In 1948, Harada began studying economics and commerce at Waseda University. At the university, he trained under both Funakoshi (on Saturdays) and Toshio Kamata (Watanabe), and befriended Tsutomu Ohshima. In 1949, the Japan Karate Association (JKA) was formed; Harada was often escorting Funakoshi by taxi around this time. He also came into contact with Shigeru Egami (also studying commerce at the time) and Tadao Okuyama, then ranked 3rd dan, at Waseda. Harada trained under both men, and they had a significant influence on his karate style. Harada completed his Bachelor of Commerce degree in 1953 and went on to complete a master's degree in 1955. During postgraduate studies, he assisted Masatoshi Nakayama in teaching karate to US military personnel.

==Brazil==
Following completion of his tertiary studies, Harada took a position with the Bank of South America in São Paulo, Brazil. His manager there, on learning of his new employee's martial art training, asked him to conduct a demonstration; following this, fellow employees and other associates began training under his direction. Initially, the karate training took place in a judo dojo. Harada wrote to Funakoshi to request affiliation with the JKA, but the latter apparently wrote back advising him to start his own karate organisation. This marked the birth of Karate-do Shotokan Brazileo.

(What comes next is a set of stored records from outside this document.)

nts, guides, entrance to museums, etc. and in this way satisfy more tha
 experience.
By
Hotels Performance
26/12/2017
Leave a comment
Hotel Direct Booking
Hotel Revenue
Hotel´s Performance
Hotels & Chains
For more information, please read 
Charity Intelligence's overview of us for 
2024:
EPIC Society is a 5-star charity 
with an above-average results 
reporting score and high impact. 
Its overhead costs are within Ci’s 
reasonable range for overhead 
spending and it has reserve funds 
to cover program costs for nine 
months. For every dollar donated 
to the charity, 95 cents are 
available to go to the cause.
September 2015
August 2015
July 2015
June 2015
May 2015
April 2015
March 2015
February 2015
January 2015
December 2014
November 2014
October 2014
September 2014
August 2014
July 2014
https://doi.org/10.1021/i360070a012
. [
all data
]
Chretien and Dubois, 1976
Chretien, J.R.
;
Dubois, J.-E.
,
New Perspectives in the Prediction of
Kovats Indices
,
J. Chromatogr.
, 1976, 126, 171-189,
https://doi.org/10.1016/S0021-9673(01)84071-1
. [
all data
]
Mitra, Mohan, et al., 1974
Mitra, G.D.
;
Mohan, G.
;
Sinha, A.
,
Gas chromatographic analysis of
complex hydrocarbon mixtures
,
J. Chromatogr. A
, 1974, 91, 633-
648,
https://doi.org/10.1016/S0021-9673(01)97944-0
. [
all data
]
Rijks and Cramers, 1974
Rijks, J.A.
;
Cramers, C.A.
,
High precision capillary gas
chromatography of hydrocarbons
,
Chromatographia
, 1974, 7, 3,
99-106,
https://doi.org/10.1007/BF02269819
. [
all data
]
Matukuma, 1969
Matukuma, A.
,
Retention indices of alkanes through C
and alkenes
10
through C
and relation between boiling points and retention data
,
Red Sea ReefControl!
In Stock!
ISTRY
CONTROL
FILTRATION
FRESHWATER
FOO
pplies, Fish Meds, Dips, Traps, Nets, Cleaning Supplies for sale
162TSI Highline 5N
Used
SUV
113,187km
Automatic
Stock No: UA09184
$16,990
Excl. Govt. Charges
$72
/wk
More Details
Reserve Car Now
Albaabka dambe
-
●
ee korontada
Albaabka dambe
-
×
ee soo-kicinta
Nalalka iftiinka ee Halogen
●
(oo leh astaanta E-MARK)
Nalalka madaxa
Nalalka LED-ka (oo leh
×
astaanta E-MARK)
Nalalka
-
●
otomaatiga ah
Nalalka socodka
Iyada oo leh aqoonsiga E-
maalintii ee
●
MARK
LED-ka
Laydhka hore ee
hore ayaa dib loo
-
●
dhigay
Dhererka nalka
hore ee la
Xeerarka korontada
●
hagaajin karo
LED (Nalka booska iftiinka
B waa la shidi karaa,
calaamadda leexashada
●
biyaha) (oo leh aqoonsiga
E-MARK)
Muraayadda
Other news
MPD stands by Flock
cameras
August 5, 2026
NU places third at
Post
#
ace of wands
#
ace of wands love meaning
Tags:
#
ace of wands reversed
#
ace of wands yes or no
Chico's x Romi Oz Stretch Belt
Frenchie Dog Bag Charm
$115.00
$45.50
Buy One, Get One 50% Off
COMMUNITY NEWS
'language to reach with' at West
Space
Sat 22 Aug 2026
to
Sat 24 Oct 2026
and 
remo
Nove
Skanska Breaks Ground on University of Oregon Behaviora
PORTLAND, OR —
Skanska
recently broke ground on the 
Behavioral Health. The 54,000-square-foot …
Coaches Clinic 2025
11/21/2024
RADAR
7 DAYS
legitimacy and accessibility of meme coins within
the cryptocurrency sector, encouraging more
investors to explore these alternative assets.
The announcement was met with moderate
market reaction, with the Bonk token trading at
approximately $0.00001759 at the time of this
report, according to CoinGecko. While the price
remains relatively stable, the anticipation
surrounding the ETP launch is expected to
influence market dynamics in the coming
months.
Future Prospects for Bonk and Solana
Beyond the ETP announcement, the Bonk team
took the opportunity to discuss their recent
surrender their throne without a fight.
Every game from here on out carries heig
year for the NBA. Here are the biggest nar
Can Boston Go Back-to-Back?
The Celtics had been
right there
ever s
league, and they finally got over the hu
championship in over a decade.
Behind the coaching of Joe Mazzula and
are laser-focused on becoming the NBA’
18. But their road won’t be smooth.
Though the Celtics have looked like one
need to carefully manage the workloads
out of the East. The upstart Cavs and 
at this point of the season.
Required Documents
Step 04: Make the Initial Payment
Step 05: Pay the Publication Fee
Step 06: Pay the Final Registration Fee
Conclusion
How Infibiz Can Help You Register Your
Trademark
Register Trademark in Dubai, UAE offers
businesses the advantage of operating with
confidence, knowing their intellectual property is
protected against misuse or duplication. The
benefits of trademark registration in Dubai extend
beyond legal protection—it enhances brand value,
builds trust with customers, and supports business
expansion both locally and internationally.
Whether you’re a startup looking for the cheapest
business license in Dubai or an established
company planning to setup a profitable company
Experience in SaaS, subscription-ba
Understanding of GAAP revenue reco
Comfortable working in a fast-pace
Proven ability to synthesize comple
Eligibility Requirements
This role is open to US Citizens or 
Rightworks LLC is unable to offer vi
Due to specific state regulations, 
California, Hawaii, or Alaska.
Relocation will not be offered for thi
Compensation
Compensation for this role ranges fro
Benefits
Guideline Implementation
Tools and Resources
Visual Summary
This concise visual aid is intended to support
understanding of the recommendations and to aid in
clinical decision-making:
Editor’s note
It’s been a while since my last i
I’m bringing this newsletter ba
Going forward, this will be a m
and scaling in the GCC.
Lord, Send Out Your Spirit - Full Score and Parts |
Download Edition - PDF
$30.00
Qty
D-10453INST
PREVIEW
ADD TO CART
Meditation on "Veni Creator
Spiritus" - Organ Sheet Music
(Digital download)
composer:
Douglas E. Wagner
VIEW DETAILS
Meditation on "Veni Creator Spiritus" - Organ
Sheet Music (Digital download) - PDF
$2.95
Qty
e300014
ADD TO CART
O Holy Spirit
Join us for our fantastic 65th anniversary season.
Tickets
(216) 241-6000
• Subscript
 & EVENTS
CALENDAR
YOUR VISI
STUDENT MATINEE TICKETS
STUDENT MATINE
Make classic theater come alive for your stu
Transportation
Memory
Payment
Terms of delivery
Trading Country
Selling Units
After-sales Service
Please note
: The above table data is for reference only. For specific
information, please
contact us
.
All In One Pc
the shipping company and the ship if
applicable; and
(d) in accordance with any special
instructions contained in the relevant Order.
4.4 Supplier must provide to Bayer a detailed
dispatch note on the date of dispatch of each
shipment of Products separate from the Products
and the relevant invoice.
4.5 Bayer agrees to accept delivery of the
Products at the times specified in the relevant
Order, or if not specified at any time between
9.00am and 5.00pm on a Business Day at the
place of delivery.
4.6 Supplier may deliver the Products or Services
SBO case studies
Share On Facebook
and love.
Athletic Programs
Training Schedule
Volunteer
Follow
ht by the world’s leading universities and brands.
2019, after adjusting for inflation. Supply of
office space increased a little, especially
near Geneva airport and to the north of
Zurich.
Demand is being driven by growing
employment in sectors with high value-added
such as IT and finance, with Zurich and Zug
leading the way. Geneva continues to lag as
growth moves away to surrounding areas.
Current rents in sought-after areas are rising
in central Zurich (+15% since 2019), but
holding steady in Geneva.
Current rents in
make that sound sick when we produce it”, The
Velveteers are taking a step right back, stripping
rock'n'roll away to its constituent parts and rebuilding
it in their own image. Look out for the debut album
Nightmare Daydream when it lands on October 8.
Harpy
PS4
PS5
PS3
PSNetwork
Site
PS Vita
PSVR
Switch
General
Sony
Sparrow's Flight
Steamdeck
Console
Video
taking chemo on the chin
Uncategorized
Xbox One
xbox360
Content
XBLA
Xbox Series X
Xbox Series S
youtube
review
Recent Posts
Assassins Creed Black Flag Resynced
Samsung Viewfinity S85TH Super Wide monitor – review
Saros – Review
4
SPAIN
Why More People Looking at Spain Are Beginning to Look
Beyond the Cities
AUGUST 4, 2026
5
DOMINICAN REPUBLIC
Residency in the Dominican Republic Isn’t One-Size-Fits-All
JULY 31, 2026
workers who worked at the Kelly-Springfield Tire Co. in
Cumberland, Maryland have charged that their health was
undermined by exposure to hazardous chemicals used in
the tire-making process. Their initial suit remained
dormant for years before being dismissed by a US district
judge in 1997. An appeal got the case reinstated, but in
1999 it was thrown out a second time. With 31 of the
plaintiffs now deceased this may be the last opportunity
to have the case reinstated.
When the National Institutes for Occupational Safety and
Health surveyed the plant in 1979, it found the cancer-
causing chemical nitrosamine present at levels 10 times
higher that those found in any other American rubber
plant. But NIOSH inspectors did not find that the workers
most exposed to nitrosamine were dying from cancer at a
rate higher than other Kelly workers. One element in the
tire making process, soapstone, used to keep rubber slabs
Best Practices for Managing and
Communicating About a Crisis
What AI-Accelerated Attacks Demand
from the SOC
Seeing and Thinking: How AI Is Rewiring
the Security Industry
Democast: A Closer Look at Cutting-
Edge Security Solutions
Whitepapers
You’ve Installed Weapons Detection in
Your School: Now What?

In 1956, Funakoshi awarded Harada the rank of 5th dan, which was then the highest rank in Shotokan karate. He has kept the same rank to this day, and 5th dan is still the highest rank attainable in his organisation (the KDS). In April 1957, Egami sent Harada a telegram to inform him that Funakoshi had died. In the period that followed, political troubles saw many of Funakoshi's senior students (including Harada) form the Shōtōkai group separate from the JKA.

==United Kingdom==
By 1963, Harada had around 16 yudansha (students holding black belt status) at his dojo. At the time, karate students in Paris had heard of him and saved enough money to buy him an airline ticket to their city; Harada resigned from the bank, intending to take a year to travel before returning to Brazil. After teaching in France, he travelled to the United Kingdom at the invitation of Kenshiro Abbe. In early November 1963, he taught a karate course at Abbe's dojo. On 23 November 1963, Harada demonstrated karate as part of the National Judo Championships being held in London.

Through the mid-1960s, Harada taught karate in the UK and Brussels. He founded the KDS in 1965. Harada returned to Japan for six months in 1967 and, while he apparently did not consider the journey fruitful overall, he did confirm a replacement to lead his dojo in Brazil: Arinobu Ishibata. Harada was based in the UK for the rest of his life. The KDS experienced significant divisions in 1971 and 1988.

Harada has also taught at other overseas clubs that were developed including: Canada, Estonia, Finland, Gibraltar, Israel, Morocco, Poland, Spain, and the USA.

==Later life==
In October 1998, the Nihon Karate-do Shotokai invited Harada back to Tokyo to demonstrate his art as part of Shotokan karate's 60th anniversary celebration, and he and a selection of his top students did so. In 2007, Queen Elizabeth II appointed Harada as a Member of the Order of the British Empire for his services to karate. Martial arts author Clive Layton has written two biographical works on Harada: Karate Master: The life and times of Mitsusuke Harada (1997) and Reminiscences by Master Mitsusuke Harada (1999, co-authored with Harada).

Mitsuske Harada died on 26 February 2021 at his home in Cwmbran at the age of 92.